■ **DIRECTIONS**
Return every record exactly as written.

■ **EXTRACTED RECORDS**

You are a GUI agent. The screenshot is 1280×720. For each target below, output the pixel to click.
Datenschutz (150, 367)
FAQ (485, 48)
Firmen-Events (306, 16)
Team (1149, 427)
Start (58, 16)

■ **RESPONSE BELOW**
You are a GUI agent. The screenshot is 1280×720. For each target below, output the pixel to click.
Datenschutz (150, 367)
FAQ (485, 48)
Firmen-Events (306, 16)
Team (1149, 427)
Start (58, 16)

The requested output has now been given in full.